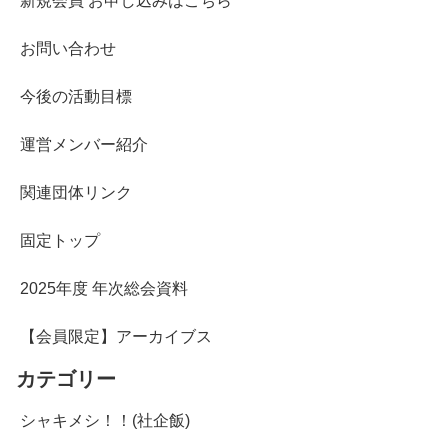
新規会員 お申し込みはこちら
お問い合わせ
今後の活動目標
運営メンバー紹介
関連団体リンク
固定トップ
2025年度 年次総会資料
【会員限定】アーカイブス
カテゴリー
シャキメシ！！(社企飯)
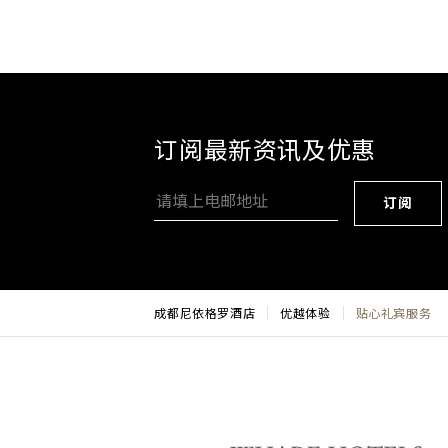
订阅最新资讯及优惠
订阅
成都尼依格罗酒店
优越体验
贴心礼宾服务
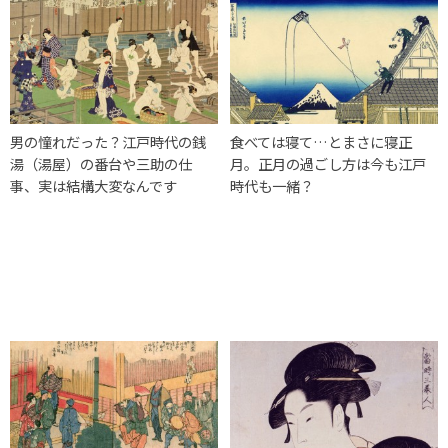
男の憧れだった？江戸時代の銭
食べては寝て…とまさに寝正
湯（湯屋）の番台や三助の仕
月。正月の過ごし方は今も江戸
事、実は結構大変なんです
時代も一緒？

++++++++

ABOUT THIS EXERCISE
The records above must be returned exactly, with each picture omitted.

SOLUTION BELOW
新規会員 お申し込みはこちら
お問い合わせ
今後の活動目標
運営メンバー紹介
関連団体リンク
固定トップ
2025年度 年次総会資料
【会員限定】アーカイブス
カテゴリー
シャキメシ！！(社企飯)
订阅最新资讯及优惠
订阅
成都尼依格罗酒店
优越体验
贴心礼宾服务
男の憧れだった？江戸時代の銭
食べては寝て…とまさに寝正
湯（湯屋）の番台や三助の仕
月。正月の過ごし方は今も江戸
事、実は結構大変なんです
時代も一緒？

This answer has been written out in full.